Under this optimal condition, anomeric O-alkylation of lactol 9 with D-galactosamine-derived secondary triflate 18 and D-allose-derived C3-triflate 19²³ afforded corresponding 2-amino-2-deoxy-β-mannoside 23 and 24 in 56% and 54% yield (β only), respectively (Table 2). When more reactive deoxy sugar-derived secondary triflates 20 and 21 were used for O-alkylation of lactol 9, higher yields of 2-amino-2-deoxy-β-mannoside 25 and 26 were obtained with less amounts of the electrophiles. Not surprisingly, this 2N,3O-oxazolidinone-protected D-mannosamine lactol 9 also reacts efficiently with primary triflate 22 (1.5 eq.) in the presence of Cs₂CO₃ (2.0 eq.) to afford 2-amino-2-deoxy-β-mannoside 27 in good yield and excellent stereoselectivity.

Table 2.

Synthesis of 2-amino-2-deoxy-β-D-mannosides via stereoselective anomeric O-alkylation of 2N,3O-oxazolidinone-protected D-mannosamine lactol.^a,b

^aUnless otherwise noted, all reactions involved lactol (1.0 eq.), triflate (3.0 eq.), and Cs₂CO₃ (3.5 eq.) in 1,2-dichloroethane (DCE) at 40 °C for 24 hours.

^bIsolated yields.

^cTriflate 20 (2.5 eq.) and Cs₂CO₃ (3.0 eq.) were used.

^dTriflate 21 (1.5 eq.) and Cs₂CO₃ (2.0 eq.) were used.

^eTriflate 22 (1.5 eq.) and Cs₂CO₃ (2.0 eq.) were used.

Next, we applied this method to the synthesis of the trisaccharide repeating unit (32) of Streptococcus pneumoniae 19F polysaccharide.^11a,13,24 As depicted in Scheme 2, under the optimal condition, anomeric O-alkylation of 2N,3O-oxazolidinone-protected D-mannosamine lactol 9 with D-galactose-derived secondary triflate 28 afforded desired 2-amino-2-deoxy-β-mannoside 29 (63% yield, β only). This reaction was also performed at 1 mmol scale and 2-amino-2-deoxy-β-mannoside 29 was obtained in 60% yield (β only), indicating the robustness of this method. This disaccharide thioglycoside donor 29 was then subjected to a traditional glycosidation with an L-rhamnoside acceptor 30 to furnish the trisaccharide 31 in 69% yield (α only). Finally, aqueous sodium hydroxide-mediated ring opening of the oxazolidinone functionality followed by Birch reduction and a chemoselective acetylation of the free amine provided the final target 32. The spectroscopic data match exactly with those reported for the same compound.²⁵

Scheme 2.

Synthesis of the trisaccharide repeating unit (32) of Streptococcus pneumoniae 19F polysaccharide.
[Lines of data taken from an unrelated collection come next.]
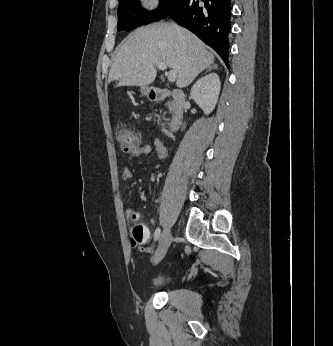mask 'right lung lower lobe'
Here are the masks:
<instances>
[{"label":"right lung lower lobe","mask_w":333,"mask_h":346,"mask_svg":"<svg viewBox=\"0 0 333 346\" xmlns=\"http://www.w3.org/2000/svg\"><path fill=\"white\" fill-rule=\"evenodd\" d=\"M231 0H180L169 16L212 47L228 65Z\"/></svg>","instance_id":"right-lung-lower-lobe-1"}]
</instances>
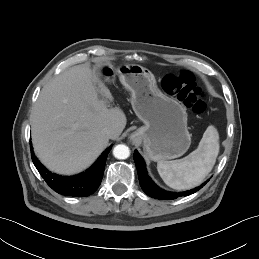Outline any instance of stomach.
I'll return each mask as SVG.
<instances>
[{
    "label": "stomach",
    "mask_w": 259,
    "mask_h": 259,
    "mask_svg": "<svg viewBox=\"0 0 259 259\" xmlns=\"http://www.w3.org/2000/svg\"><path fill=\"white\" fill-rule=\"evenodd\" d=\"M93 70L105 81L113 80L118 73L122 85L131 92L132 108L144 123L131 139L143 143L151 160L178 158L189 149L191 135L186 110L158 89L151 71L136 64H123L115 69L111 63L96 64Z\"/></svg>",
    "instance_id": "1"
}]
</instances>
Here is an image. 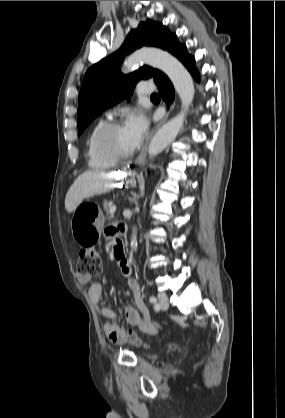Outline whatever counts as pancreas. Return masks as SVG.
<instances>
[{
	"label": "pancreas",
	"mask_w": 285,
	"mask_h": 418,
	"mask_svg": "<svg viewBox=\"0 0 285 418\" xmlns=\"http://www.w3.org/2000/svg\"><path fill=\"white\" fill-rule=\"evenodd\" d=\"M111 204L108 201H104L103 203V208L105 209L106 212H108L110 210Z\"/></svg>",
	"instance_id": "pancreas-1"
}]
</instances>
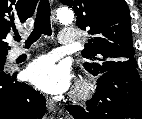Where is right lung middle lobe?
<instances>
[{"instance_id":"1","label":"right lung middle lobe","mask_w":142,"mask_h":119,"mask_svg":"<svg viewBox=\"0 0 142 119\" xmlns=\"http://www.w3.org/2000/svg\"><path fill=\"white\" fill-rule=\"evenodd\" d=\"M7 54H0V69L4 66Z\"/></svg>"}]
</instances>
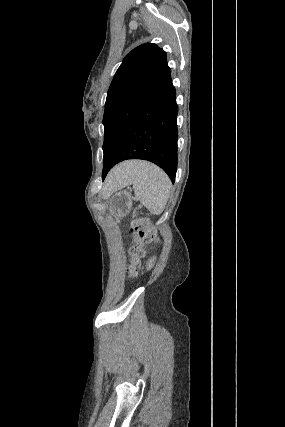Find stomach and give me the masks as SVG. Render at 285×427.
I'll use <instances>...</instances> for the list:
<instances>
[{
    "label": "stomach",
    "instance_id": "1",
    "mask_svg": "<svg viewBox=\"0 0 285 427\" xmlns=\"http://www.w3.org/2000/svg\"><path fill=\"white\" fill-rule=\"evenodd\" d=\"M131 193L128 190L117 189L110 193L109 212L114 218L127 215L132 207Z\"/></svg>",
    "mask_w": 285,
    "mask_h": 427
}]
</instances>
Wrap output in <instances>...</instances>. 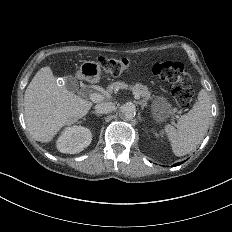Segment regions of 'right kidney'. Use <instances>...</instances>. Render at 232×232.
I'll return each instance as SVG.
<instances>
[{
    "label": "right kidney",
    "mask_w": 232,
    "mask_h": 232,
    "mask_svg": "<svg viewBox=\"0 0 232 232\" xmlns=\"http://www.w3.org/2000/svg\"><path fill=\"white\" fill-rule=\"evenodd\" d=\"M92 140V133L89 129L81 126H74L66 129L59 137L57 147L62 153L75 154L89 146Z\"/></svg>",
    "instance_id": "right-kidney-1"
}]
</instances>
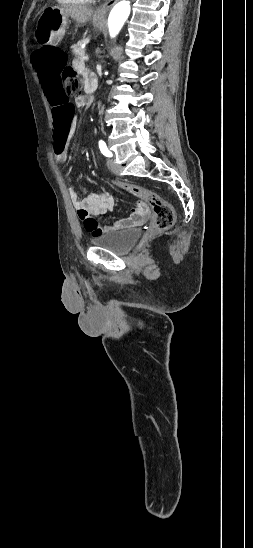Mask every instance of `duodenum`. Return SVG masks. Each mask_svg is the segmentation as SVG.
Segmentation results:
<instances>
[{
    "instance_id": "duodenum-1",
    "label": "duodenum",
    "mask_w": 253,
    "mask_h": 548,
    "mask_svg": "<svg viewBox=\"0 0 253 548\" xmlns=\"http://www.w3.org/2000/svg\"><path fill=\"white\" fill-rule=\"evenodd\" d=\"M97 88V79L95 76H89L85 80L84 89L87 95L91 96Z\"/></svg>"
}]
</instances>
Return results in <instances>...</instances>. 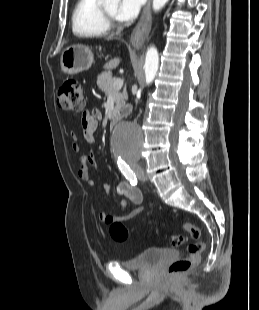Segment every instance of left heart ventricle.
<instances>
[{"mask_svg": "<svg viewBox=\"0 0 259 310\" xmlns=\"http://www.w3.org/2000/svg\"><path fill=\"white\" fill-rule=\"evenodd\" d=\"M117 7H118V3L117 2H111V3H108V4L104 5V8L107 11V13L109 15H111L112 17H114V18H115V15H116Z\"/></svg>", "mask_w": 259, "mask_h": 310, "instance_id": "left-heart-ventricle-1", "label": "left heart ventricle"}]
</instances>
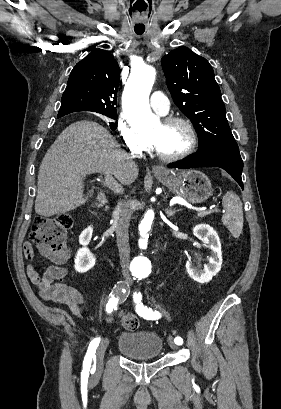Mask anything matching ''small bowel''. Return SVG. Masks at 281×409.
I'll return each mask as SVG.
<instances>
[{
	"instance_id": "obj_1",
	"label": "small bowel",
	"mask_w": 281,
	"mask_h": 409,
	"mask_svg": "<svg viewBox=\"0 0 281 409\" xmlns=\"http://www.w3.org/2000/svg\"><path fill=\"white\" fill-rule=\"evenodd\" d=\"M23 250L27 259L32 260L34 245L26 242L23 245ZM27 275L38 287L40 296L44 300L59 303L78 317L89 312V307L85 305L89 299L88 293L68 284L69 272L64 266L51 265L47 267L43 275H40L35 267L29 263Z\"/></svg>"
}]
</instances>
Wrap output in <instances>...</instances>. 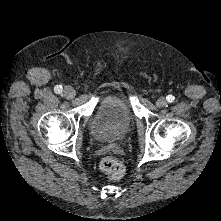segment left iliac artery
<instances>
[{
  "label": "left iliac artery",
  "instance_id": "obj_1",
  "mask_svg": "<svg viewBox=\"0 0 221 221\" xmlns=\"http://www.w3.org/2000/svg\"><path fill=\"white\" fill-rule=\"evenodd\" d=\"M166 99H167V101L168 102H173L174 101V96H172V95H168L167 97H166Z\"/></svg>",
  "mask_w": 221,
  "mask_h": 221
}]
</instances>
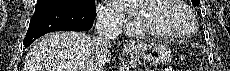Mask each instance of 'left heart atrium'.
<instances>
[{
	"mask_svg": "<svg viewBox=\"0 0 230 71\" xmlns=\"http://www.w3.org/2000/svg\"><path fill=\"white\" fill-rule=\"evenodd\" d=\"M117 2H119V3H121V2H123V1H117ZM138 10H139V8L137 7V6H133V7H131V11L132 12H138Z\"/></svg>",
	"mask_w": 230,
	"mask_h": 71,
	"instance_id": "1",
	"label": "left heart atrium"
}]
</instances>
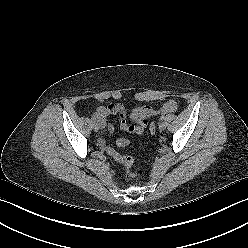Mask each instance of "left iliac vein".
Here are the masks:
<instances>
[{
	"label": "left iliac vein",
	"instance_id": "4c4485c4",
	"mask_svg": "<svg viewBox=\"0 0 248 248\" xmlns=\"http://www.w3.org/2000/svg\"><path fill=\"white\" fill-rule=\"evenodd\" d=\"M167 124L165 122H160L159 123V130L163 131L166 129Z\"/></svg>",
	"mask_w": 248,
	"mask_h": 248
}]
</instances>
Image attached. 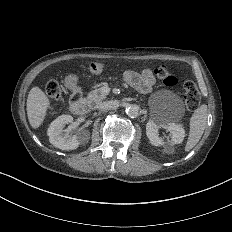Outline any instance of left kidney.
I'll return each instance as SVG.
<instances>
[{"label": "left kidney", "mask_w": 232, "mask_h": 232, "mask_svg": "<svg viewBox=\"0 0 232 232\" xmlns=\"http://www.w3.org/2000/svg\"><path fill=\"white\" fill-rule=\"evenodd\" d=\"M165 128L171 132V141H165L159 137V130ZM146 135L154 146L181 144L185 138L184 125L181 122L150 120L146 125Z\"/></svg>", "instance_id": "obj_1"}]
</instances>
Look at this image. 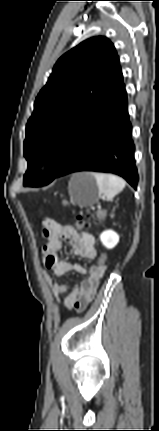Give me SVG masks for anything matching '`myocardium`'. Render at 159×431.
Here are the masks:
<instances>
[{
	"instance_id": "myocardium-1",
	"label": "myocardium",
	"mask_w": 159,
	"mask_h": 431,
	"mask_svg": "<svg viewBox=\"0 0 159 431\" xmlns=\"http://www.w3.org/2000/svg\"><path fill=\"white\" fill-rule=\"evenodd\" d=\"M50 155L49 154H45V155H43V157H42V164L44 165V166H47L48 164H49V162H50Z\"/></svg>"
}]
</instances>
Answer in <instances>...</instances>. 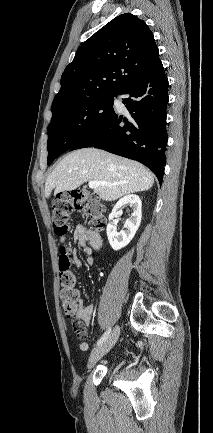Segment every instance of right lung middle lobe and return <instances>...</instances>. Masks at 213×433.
I'll use <instances>...</instances> for the list:
<instances>
[{
    "mask_svg": "<svg viewBox=\"0 0 213 433\" xmlns=\"http://www.w3.org/2000/svg\"><path fill=\"white\" fill-rule=\"evenodd\" d=\"M114 96L117 95L95 96L68 105L52 115L47 128L48 165L110 120L115 113Z\"/></svg>",
    "mask_w": 213,
    "mask_h": 433,
    "instance_id": "1",
    "label": "right lung middle lobe"
}]
</instances>
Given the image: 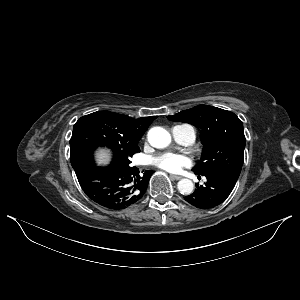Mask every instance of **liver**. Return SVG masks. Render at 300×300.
Masks as SVG:
<instances>
[{"mask_svg": "<svg viewBox=\"0 0 300 300\" xmlns=\"http://www.w3.org/2000/svg\"><path fill=\"white\" fill-rule=\"evenodd\" d=\"M96 161L99 165L107 164L109 162V153L107 151L97 152Z\"/></svg>", "mask_w": 300, "mask_h": 300, "instance_id": "1", "label": "liver"}]
</instances>
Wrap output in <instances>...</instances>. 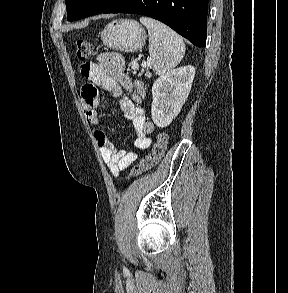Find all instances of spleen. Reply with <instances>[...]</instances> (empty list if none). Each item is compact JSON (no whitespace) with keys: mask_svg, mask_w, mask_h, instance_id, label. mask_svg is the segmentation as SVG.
Returning <instances> with one entry per match:
<instances>
[{"mask_svg":"<svg viewBox=\"0 0 288 293\" xmlns=\"http://www.w3.org/2000/svg\"><path fill=\"white\" fill-rule=\"evenodd\" d=\"M149 35V53L153 60V71L163 75L176 67L185 54L183 39L167 25L149 18L141 17Z\"/></svg>","mask_w":288,"mask_h":293,"instance_id":"3e777b00","label":"spleen"}]
</instances>
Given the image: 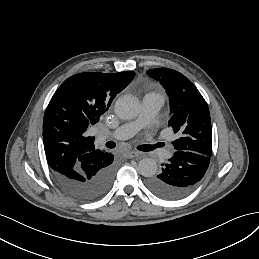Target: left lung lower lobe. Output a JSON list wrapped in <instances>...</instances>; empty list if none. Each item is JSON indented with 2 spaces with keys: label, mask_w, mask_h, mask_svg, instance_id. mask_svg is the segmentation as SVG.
I'll use <instances>...</instances> for the list:
<instances>
[{
  "label": "left lung lower lobe",
  "mask_w": 259,
  "mask_h": 259,
  "mask_svg": "<svg viewBox=\"0 0 259 259\" xmlns=\"http://www.w3.org/2000/svg\"><path fill=\"white\" fill-rule=\"evenodd\" d=\"M210 157L178 150L157 176L147 180L148 189L166 200H177L191 193L203 178Z\"/></svg>",
  "instance_id": "0a47b994"
}]
</instances>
In conclusion, we have successfully developed an approach for stereoselective construction of 2-amino-2-deoxy-β-D-mannosides via cesium carbonate-mediated anomeric O-alkylation of a 2N,3O-oxazolidinone-protected D-mannosamine lactol involving primary and secondary electrophiles. The 2N,3O-oxazolidinone ring can be cleaved with aqueous alkali hydroxide to free the amine group. Synthesis of the trisaccharide repeating unit of Streptococcus pneumoniae 19F polysaccharide has been accomplished employing this methodology.

Data Availability Statement

The data underlying this study are available in the published article and its Supporting Information.